Available data:
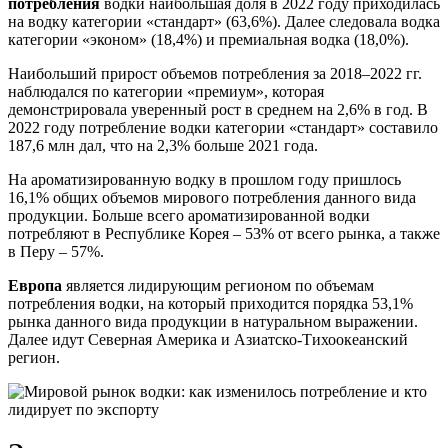
потребления
водки наибольшая доля в 2022 году приходилась
на водку категории «стандарт» (63,6%). Далее следовала водка
категории «эконом» (18,4%) и премиальная водка (18,0%).
Наибольший прирост объемов потребления за 2018–2022 гг.
наблюдался по категории «премиум», которая
демонстрировала уверенный рост в среднем на 2,6% в год. В
2022 году потребление водки категории «стандарт» составило
187,6 млн дал, что на 2,3% больше 2021 года.
На ароматизированную водку в прошлом году пришлось
16,1% общих объемов мирового потребления данного вида
продукции. Больше всего ароматизированной водки
потребляют в Республике Корея – 53% от всего рынка, а также
в Перу – 57%.
Европа
является лидирующим регионом по объемам
потребления водки, на который приходится порядка 53,1%
рынка данного вида продукции в натуральном выражении.
Далее идут Северная Америка и Азиатско-Тихоокеанский
регион.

Exercise: Look above for the line containing "187,6 млн дал, что на 2,3% больше 2021 года.". Return it and each line after it exactly, through the last line, and nothing more.

Finished task:
187,6 млн дал, что на 2,3% больше 2021 года.
На ароматизированную водку в прошлом году пришлось
16,1% общих объемов мирового потребления данного вида
продукции. Больше всего ароматизированной водки
потребляют в Республике Корея – 53% от всего рынка, а также
в Перу – 57%.
Европа
является лидирующим регионом по объемам
потребления водки, на который приходится порядка 53,1%
рынка данного вида продукции в натуральном выражении.
Далее идут Северная Америка и Азиатско-Тихоокеанский
регион.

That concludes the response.